One of the US’ largest neo-Nazi groups appears to have an unlikely new leader: a black advocate who has vowed to dismantle it.
Court documents filed on Thursday suggest that James Hart Stern wants to use his new position as director and president of the National Socialist Movement (NSM) to undermine the Detroit-based group’s defense against a lawsuit.
The NSM is one of several extremist groups sued over bloodshed at a 2017 white nationalist rally in Charlottesville, Virginia.
Stern’s filing asks a federal court in Virginia to issue a judgement against the group before one of the lawsuits goes to trial.
Stern in January replaced Jeff Schoep as the group’s leader, Michigan corporate records show.
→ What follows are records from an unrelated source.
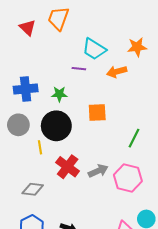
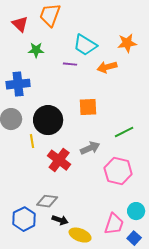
green star: (59, 94) -> (36, 50), moved
green line: (134, 138) -> (124, 132), turned 36
gray arrow: (98, 171) -> (90, 148), moved
gray diamond: (33, 189) -> (47, 201), moved

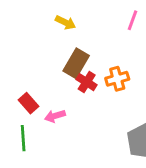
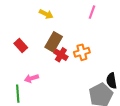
red rectangle: (29, 103) -> (21, 46), moved
pink arrow: (55, 116) -> (31, 78), moved

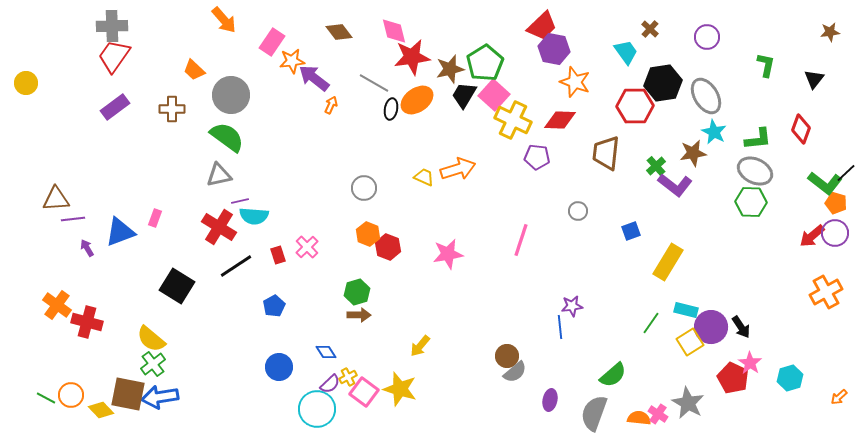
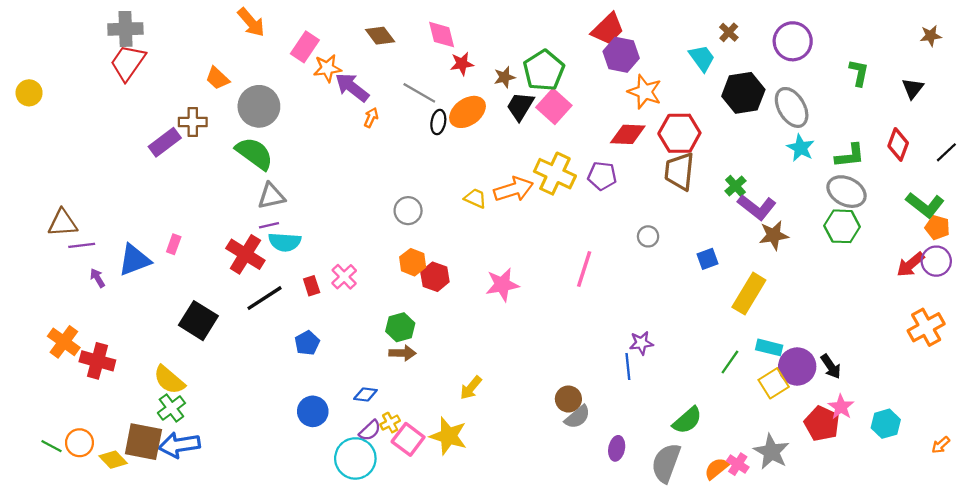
purple circle: (707, 37) -> (793, 41), size x1.4
red star: (412, 57) -> (462, 64), size x0.6
brown star: (450, 69) -> (505, 77), size x0.7
red hexagon: (635, 106) -> (679, 133), moved
purple rectangle: (115, 107) -> (165, 142), moved
yellow cross: (513, 120) -> (555, 174), moved
brown star: (693, 153) -> (774, 235), moved
black line: (846, 173) -> (946, 152), moved
gray triangle: (219, 175) -> (271, 196), moved
blue diamond: (326, 352) -> (365, 395), turned -50
orange semicircle: (639, 418) -> (716, 469), turned -45

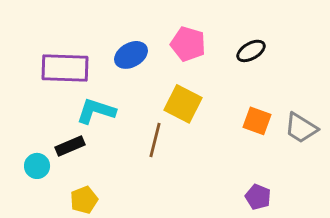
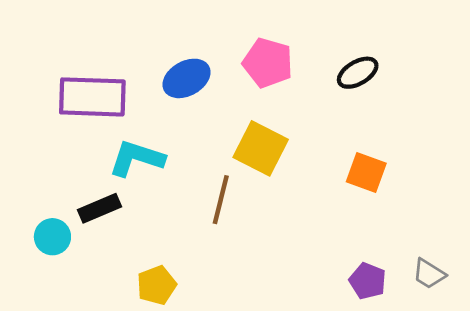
gray trapezoid: (301, 128) -> (429, 274), moved, size x0.7
yellow pentagon: (84, 200) -> (157, 285), moved

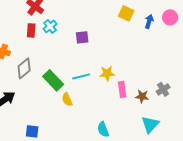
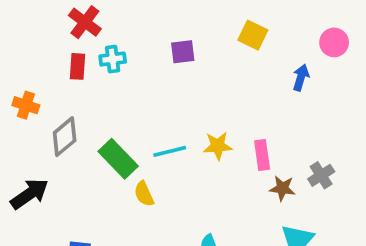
blue arrow: (149, 21) -> (301, 78), moved
cyan cross: (50, 26) -> (113, 59), turned 32
purple square: (82, 37) -> (183, 52), moved
pink rectangle: (122, 89) -> (262, 155), moved

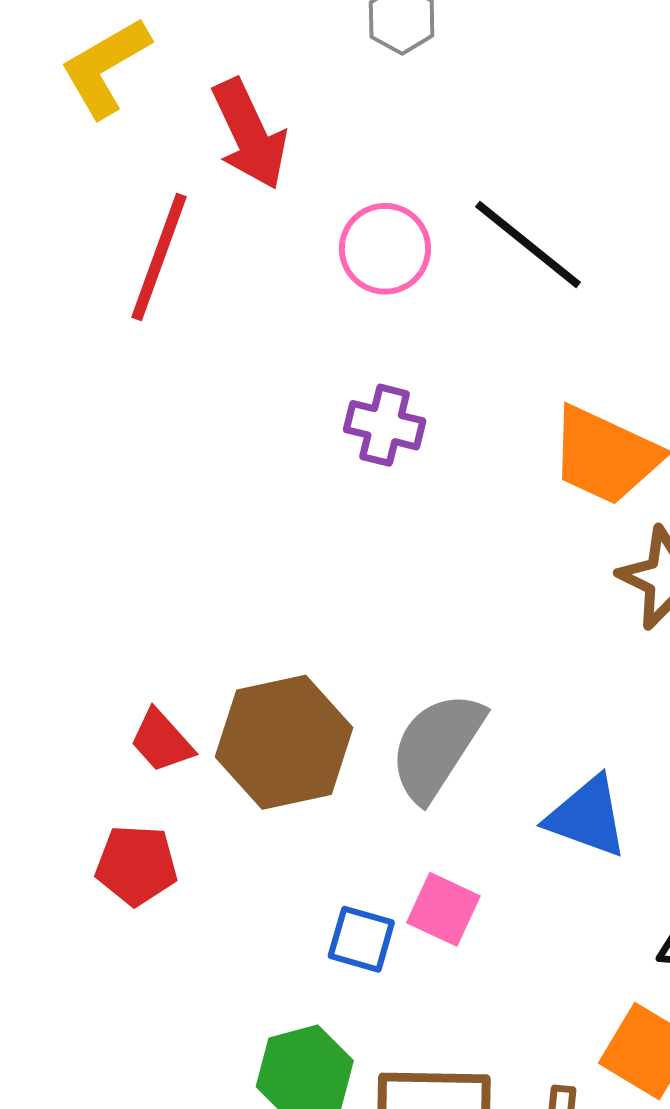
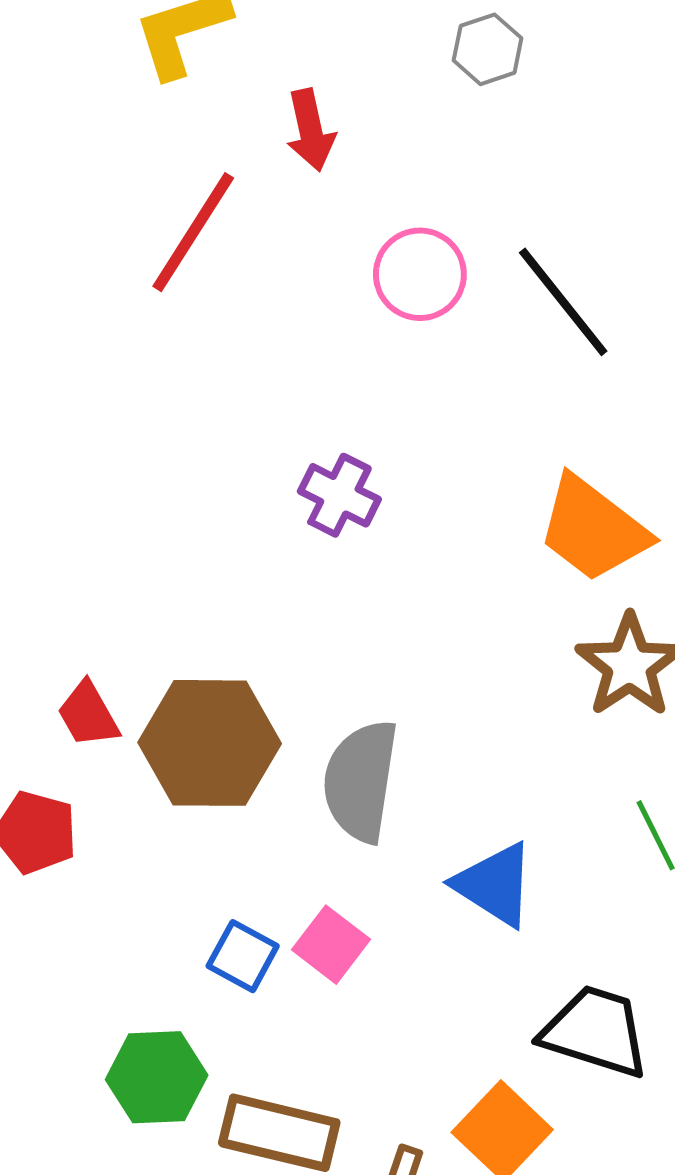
red arrow: (249, 134) -> (310, 130), size x0.7
purple cross: (385, 425) -> (339, 495), moved
gray semicircle: (437, 746) -> (361, 781), turned -37

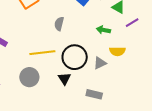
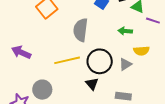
purple line: (132, 23) -> (153, 21), turned 56
gray semicircle: (59, 24) -> (81, 30), size x1.6
gray circle: (29, 77) -> (42, 90), moved

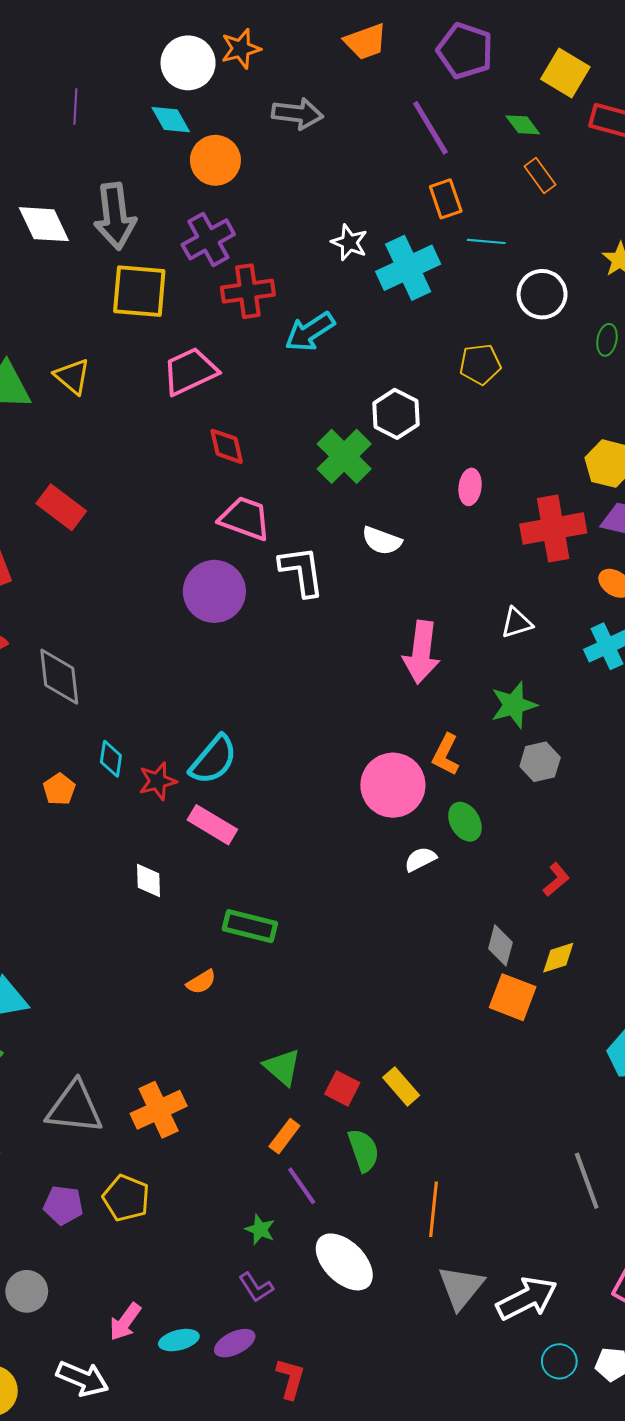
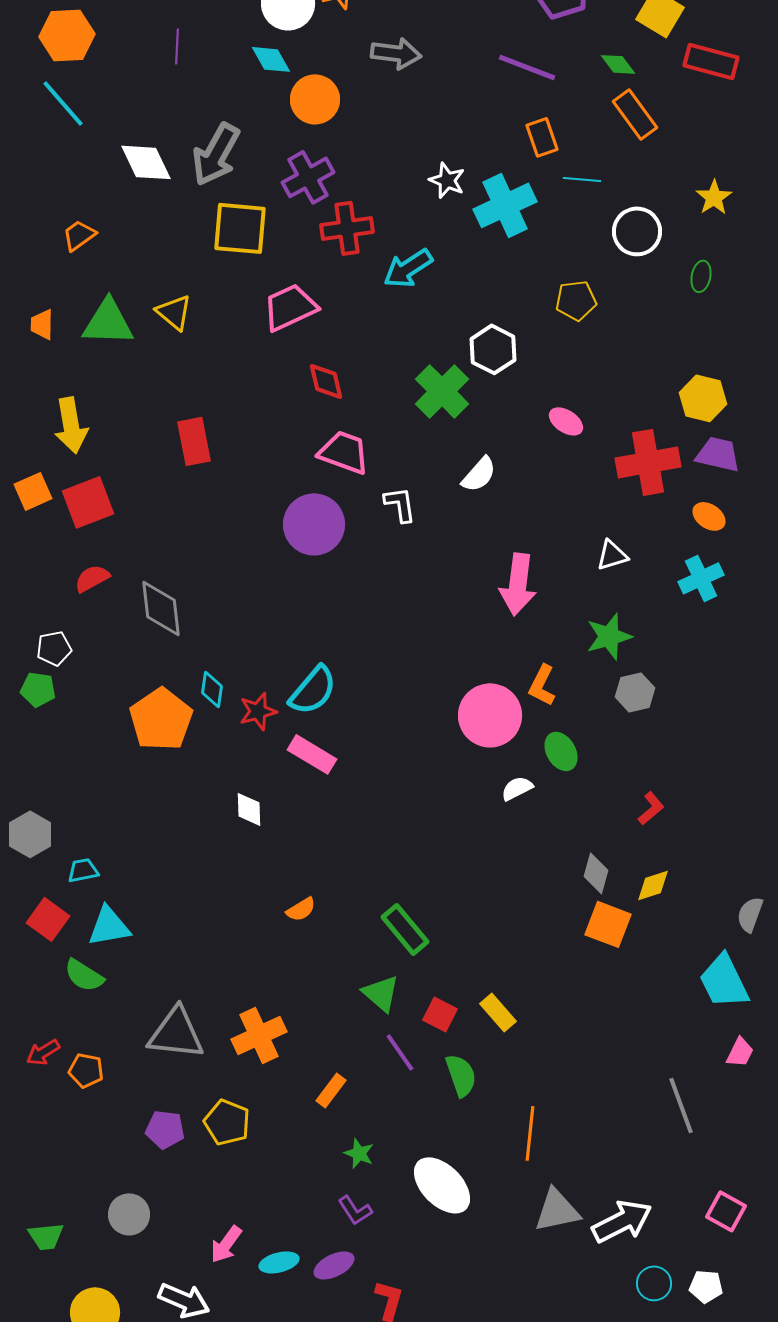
purple line: (430, 128) -> (527, 67), turned -38
orange rectangle: (540, 175) -> (635, 114), size x1.4
gray arrow: (115, 216) -> (216, 154), turned 36
pink ellipse: (470, 487) -> (566, 421), turned -64
red rectangle: (61, 507) -> (194, 441), moved, turned 42
white semicircle: (382, 541) -> (479, 474), turned -69
white L-shape: (302, 571) -> (400, 504), size x0.7
orange pentagon: (59, 789) -> (161, 719), size x2.0
green rectangle: (250, 926) -> (405, 929), moved, turned 36
orange rectangle: (284, 1136) -> (331, 1090), moved
purple line: (302, 1186) -> (400, 1052), moved
gray triangle: (461, 1287) -> (557, 1210), turned 39

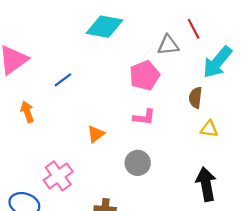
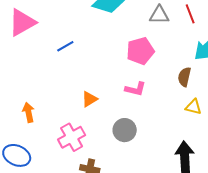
gray triangle: (168, 45) -> (159, 15), moved
orange arrow: (27, 112) -> (29, 112), moved
pink cross: (58, 176) -> (72, 137), moved

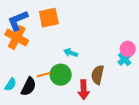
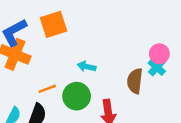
orange line: (44, 75) -> (47, 89), moved
brown semicircle: (98, 75) -> (135, 81), moved

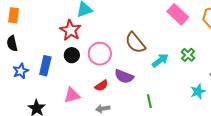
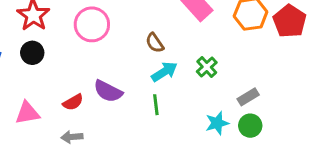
brown semicircle: (135, 43) -> (155, 43), moved, size x0.6
pink circle: (100, 54) -> (92, 24), moved
green line: (149, 101) -> (156, 105), moved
However, the records and court documents say nothing about how or why Stern got the position.
His feat invited comparisons to the recent Spike Lee movie BlacKkKlansman, in which a black police officer infiltrates a branch of the Ku Klux Klan.
Matthew Heimbach, a leading white nationalist figure who briefly served as the NSM’s community outreach director last year, said that Schoep and other group leaders have been at odds with rank-and-file members over its direction.
Some members “essentially want it to remain a politically impotent white supremacist gang” and resisted ideological changes advocated by Schoep, Heimbach said.
Schoep’s apparent departure and Stern’s installation as its leader probably spell the end of the group in its current form, he added.
Schoep was 21 when he took control of the group in 1994 and renamed it the National Socialist Movement, according to the Southern Poverty Law Center.
“I think it’s kind of a sad obit for one of the longest-running white nationalist organizations,” said Heimbach, who estimated it had about 40 active, dues-paying members last year.
The group has drawn much larger crowds at rallies.
NSM members used to attend rallies and protests in full Nazi uniforms, including at a march in Toledo, Ohio, that sparked a riot in 2005.
More recently, Schoep tried to rebrand the group and appeal to a new generation of racists and anti-Semites by getting rid of such overt displays of Nazi symbols.
It appeared that Stern had been trying for at least two years to disrupt the group.
A message posted on his Web site said he would be meeting with Schoep in February 2017 “to sign a proclamation acknowledging the NSM denouncing being a white supremacist group.”